General Web page display will inevitably involve the interception of substring, this time truncate on the use of, but it is only suitable for English users, with Chinese users, using truncate will appear garbled, and for Chinese English mixed string, intercept the same number of strings, The actual display length is different, the visual will appear uneven, the image is beautiful. This is because the length of a Chinese is roughly equivalent to the length of two English. In addition, truncate can not be compatible with GB2312, UTF-8 and other encodings.
Improved smarttruncate: FileName: modifier.smartTruncate.php
Copy Code code as follows:
<?php
function SmartDetectUTF8 ($string)
{
static $result = Array ();
if (! array_key_exists ($key = MD5 ($string), $result))
{
$utf 8 = "
/^(?:
[\x09\x0a\x0d\x20-\x7e] # ASCII
| [\XC2-\XDF] [\X80-\XBF] # Non-overlong 2-byte
| \XE0[\XA0-\XBF][\X80-\XBF] # excluding overlongs
| [\xe1-\xec\xee\xef] [\X80-\XBF] {2} # straight 3-byte
| \XED[\X80-\X9F][\X80-\XBF] # excluding surrogates
| \XF0[\X90-\XBF][\X80-\XBF]{2} # Planes 1-3
| [\xf1-\xf3] [\X80-\XBF] {3} # planes 4-15
| \XF4[\X80-\X8F][\X80-\XBF]{2} # Plane 16
) +$/xs
";
$result [$key] = Preg_match (Trim ($utf 8), $string);
}
return $result [$key];
}
function Smartstrlen ($string)
{
$result = 0;
$number = SmartDetectUTF8 ($string)? 3:2;
for ($i = 0; $i < strlen ($string); $i + + $bytes)
{
$bytes = Ord (substr ($string, $i, 1)) > 127? $number: 1;
$result + + $bytes > 1? 1:0.5;
}
return $result;
}
function Smartsubstr ($string, $start, $length = null)
{
$result = ';
$number = SmartDetectUTF8 ($string)? 3:2;
if ($start < 0)
{
$start = Max (Smartstrlen ($string) + $start, 0);
}
for ($i = 0; $i < strlen ($string); $i + + $bytes)
{
if ($start <= 0)
{
Break
}
$bytes = Ord (substr ($string, $i, 1)) > 127? $number: 1;
$start-= $bytes > 1? 1:0.5;
}
if (Is_null ($length))
{
$result = substr ($string, $i);
}
Else
{
for ($j = $i; $j < strlen ($string); $j = = $bytes)
{
if ($length <= 0)
{
Break
}
if ($bytes = Ord (substr ($string, $j, 1)) > 127? $number: 1) > 1)
{
if ($length < 1.0)
{
Break
}
$result. = substr ($string, $j, $bytes);
$length-= 1.0;
}
Else
{
$result. = substr ($string, $j, 1);
$length-= 0.5;
}
}
}
return $result;
}
function Smarty_modifier_smarttruncate ($string, $length =, $etc = ' ... ',
$break _words = False, $middle = False)
{
if ($length = = 0)
Return ";
if (Smartstrlen ($string) > $length) {
$length-= Smartstrlen ($ETC);
if (! $break _words &&! $middle) {
$string = Preg_replace ('/\s+? \s+)? $/', ', Smartsubstr ($string, 0, $length + 1));
}
if (! $middle) {
Return Smartsubstr ($string, 0, $length). $etc;
} else {
Return Smartsubstr ($string, 0, $length/2). $etc. Smartsubstr ($string,-$length/2);
}
} else {
return $string;
}
}
?>
The above code fully implements the original function of truncate, and can be compatible with both GB2312 and UTF-8 encoding, in determining the length of characters, a Chinese character is 1.0, an English character is 0.5, so there will be no uneven situation when the substring is intercepted.

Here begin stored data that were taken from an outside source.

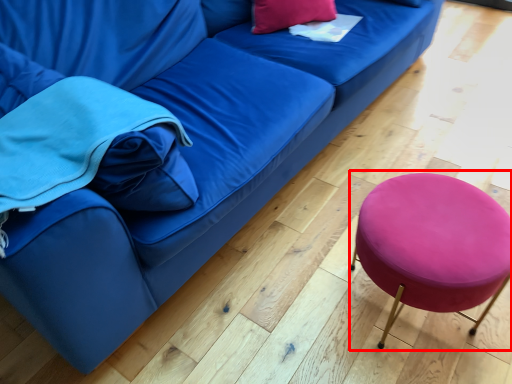 Question: From the image's perspective, where is bar stool (annotated by the red box) located relative to pillow?

Choices:
 (A) above
 (B) below

Answer: (B) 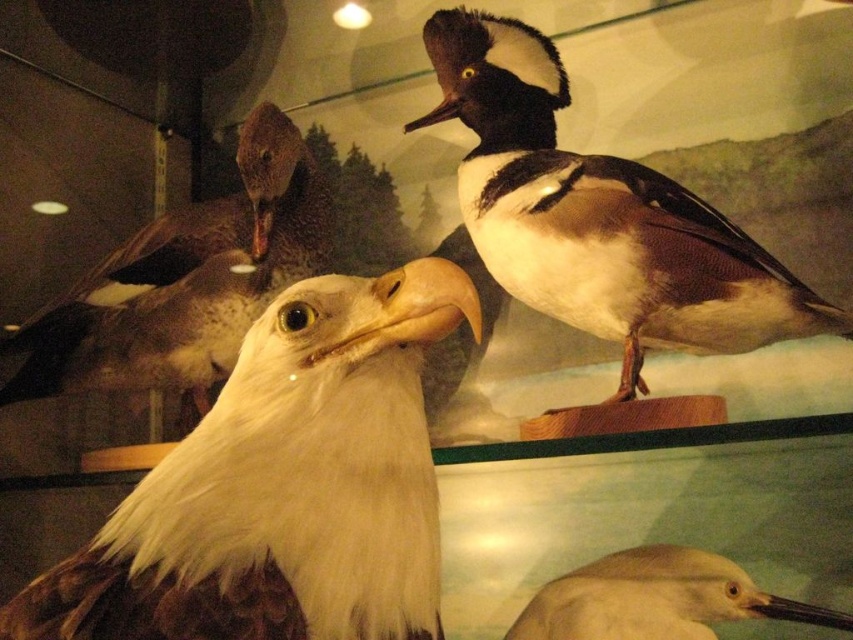 You are standing at the camera position and want to reach the point marked as point (x=508, y=134). Can you walk directly to it without moving any objects?

The distance between you and point (x=508, y=134) is 1.20 meters, so yes, you can walk directly to it without moving any objects as there is enough space. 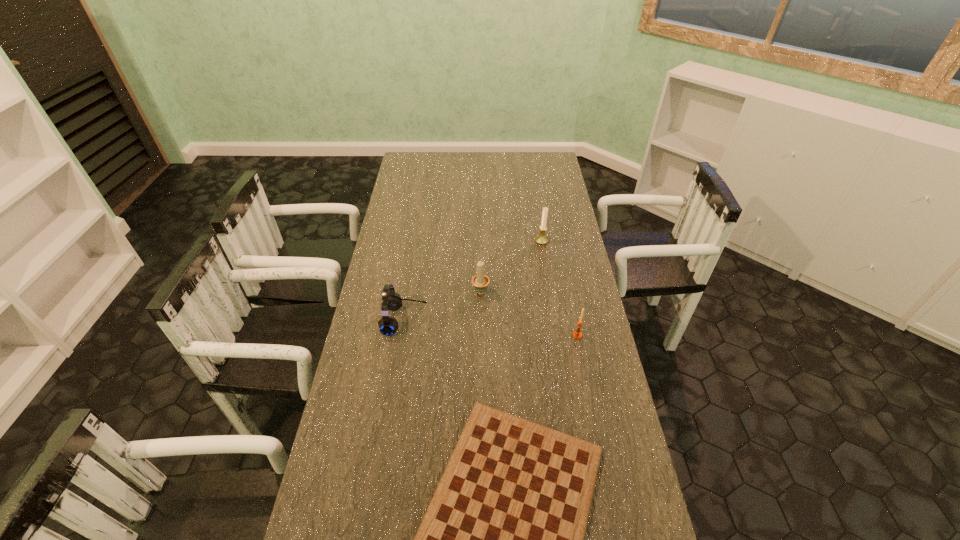 The height and width of the screenshot is (540, 960). What are the coordinates of `free space located 0.300m on the ear cushions of the headset` in the screenshot? It's located at (515, 320).

Where is `free space located on the front of the rightmost candle_holder`? The width and height of the screenshot is (960, 540). free space located on the front of the rightmost candle_holder is located at coordinates (590, 400).

At what (x,y) coordinates should I click in order to perform the action: click on object present at the left edge. Please return your answer as a coordinate pair (x, y). This screenshot has height=540, width=960. Looking at the image, I should click on (392, 301).

This screenshot has height=540, width=960. In the image, there is a desktop. What are the coordinates of `vacant space at the far edge` in the screenshot? It's located at (481, 161).

Find the location of `vacant space at the left edge`. vacant space at the left edge is located at coordinates (349, 503).

In order to click on free space at the right edge in this screenshot , I will do `click(549, 262)`.

Where is `vacant space at the far left corner of the desktop`? vacant space at the far left corner of the desktop is located at coordinates (413, 161).

Identify the location of free space between the headset and the leftmost candle_holder. (443, 306).

Find the location of a particular element. free spot between the farthest candle_holder and the rightmost candle_holder is located at coordinates (560, 288).

Where is `free point between the nearest candle_holder and the leftmost object`? The height and width of the screenshot is (540, 960). free point between the nearest candle_holder and the leftmost object is located at coordinates [491, 328]. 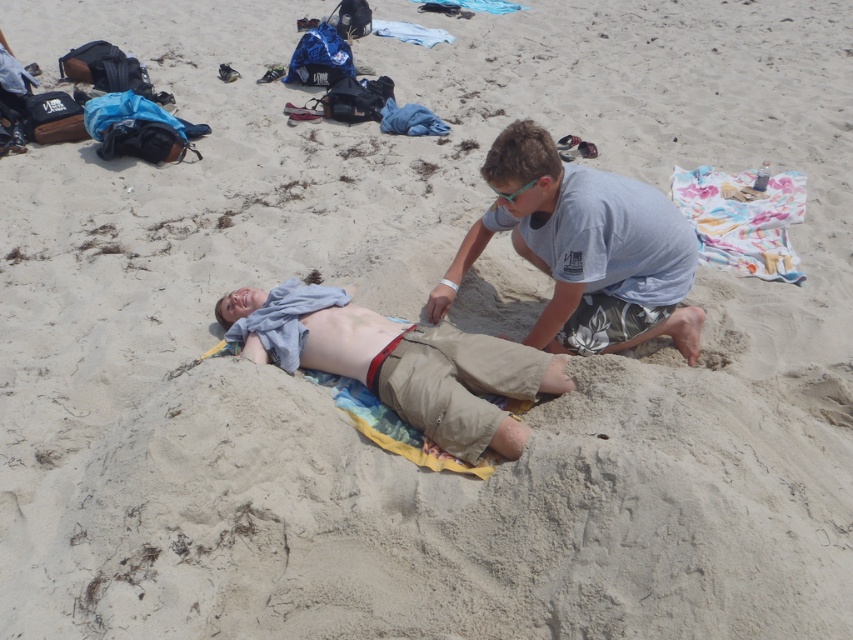 Is point (450, 436) behind point (720, 253)?

No.

Consider the image. Who is lower down, beige cotton shorts at center or multicolored fabric towel at upper center?

beige cotton shorts at center is lower down.

Is point (242, 330) positioned in front of point (772, 202)?

Yes.

Find the location of a particular element. beige cotton shorts at center is located at coordinates (399, 362).

Can you confirm if gray cotton shirt at center is bigger than multicolored fabric towel at upper center?

No, gray cotton shirt at center is not bigger than multicolored fabric towel at upper center.

Does gray cotton shirt at center lie in front of multicolored fabric towel at upper center?

Yes, gray cotton shirt at center is in front of multicolored fabric towel at upper center.

Between point (498, 160) and point (726, 180), which one is positioned in front?

Positioned in front is point (498, 160).

At what (x,y) coordinates should I click in order to perform the action: click on gray cotton shirt at center. Please return your answer as a coordinate pair (x, y). Looking at the image, I should click on pyautogui.click(x=585, y=250).

Can you confirm if gray cotton shirt at center is shorter than green plastic goggles at upper center?

No, gray cotton shirt at center is not shorter than green plastic goggles at upper center.

Does point (654, 310) come closer to viewer compared to point (512, 198)?

No.

Find the location of `gray cotton shirt at center`. gray cotton shirt at center is located at coordinates (585, 250). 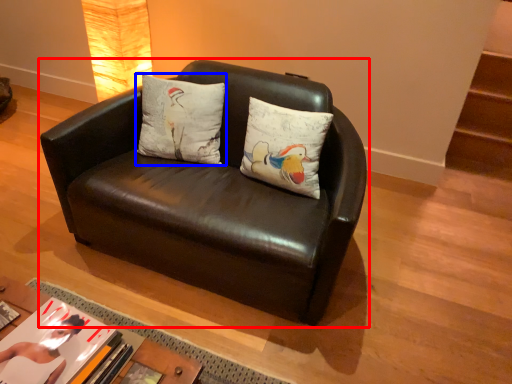 Question: Which object is further to the camera taking this photo, studio couch (highlighted by a red box) or pillow (highlighted by a blue box)?

Choices:
 (A) studio couch
 (B) pillow

Answer: (B) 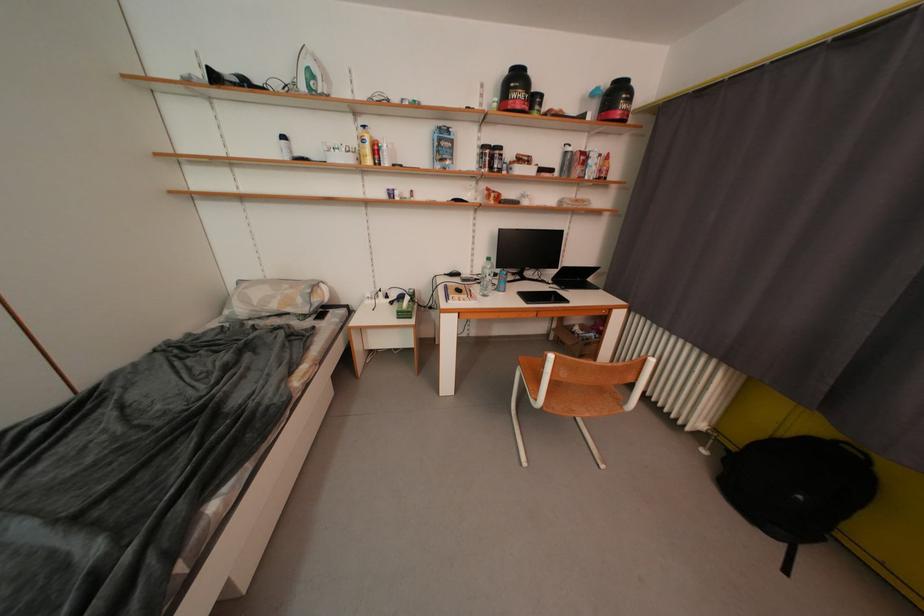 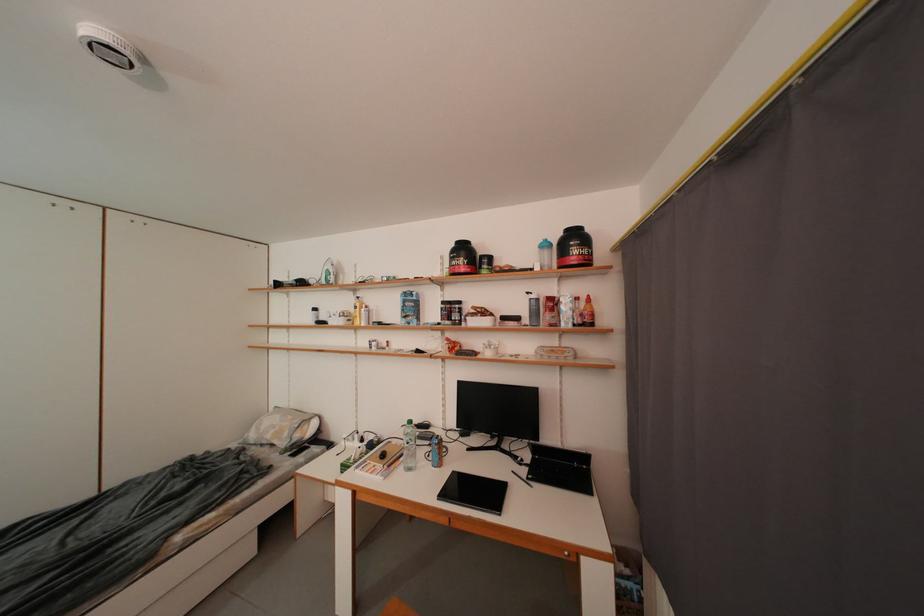 Where in the second image is the point corresponding to [467,294] from the first image?

(391, 459) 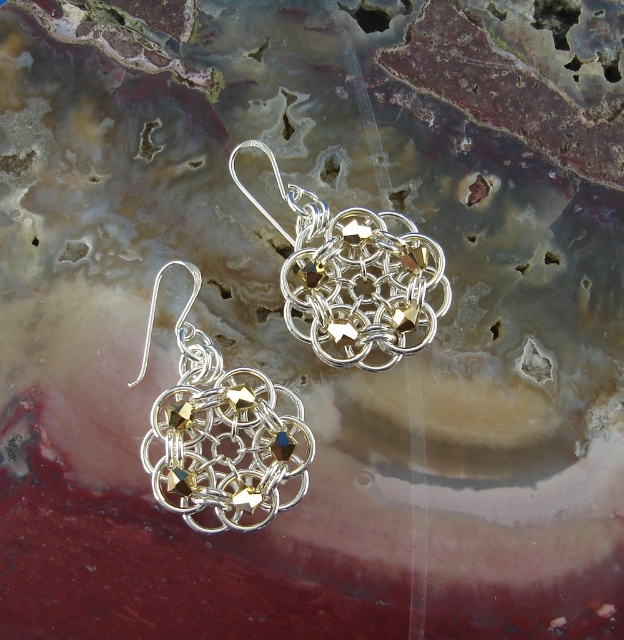 Question: Which point is farther to the camera?

Choices:
 (A) (182, 477)
 (B) (323, 355)

Answer: (B)

Question: Is silver/golden wire mesh earring at center closer to the viewer compared to silver/golden wirework earring at center?

Choices:
 (A) yes
 (B) no

Answer: (A)

Question: Among these objects, which one is nearest to the camera?

Choices:
 (A) silver/golden wire mesh earring at center
 (B) silver/golden wirework earring at center

Answer: (A)

Question: Does silver/golden wire mesh earring at center lie in front of silver/golden wirework earring at center?

Choices:
 (A) yes
 (B) no

Answer: (A)

Question: Is silver/golden wire mesh earring at center smaller than silver/golden wirework earring at center?

Choices:
 (A) yes
 (B) no

Answer: (B)

Question: Which object appears farthest from the camera in this image?

Choices:
 (A) silver/golden wirework earring at center
 (B) silver/golden wire mesh earring at center

Answer: (A)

There's nothing special about the way plug-ins are used, but here's a simple test:
{$content |smarttruncate:5: "..."} ($content equals "a medium B C people D people e total F and G country H")
Show: a medium B wah c. (The length of the Chinese symbol is 1.0, the English symbol length is 0.5, and the length of the elliptical symbol is considered)
Whether you're using GB2312 encoding or UTF-8 encoding, you'll find that the results are correct, which is one of the reasons why I added smart to the plugin name.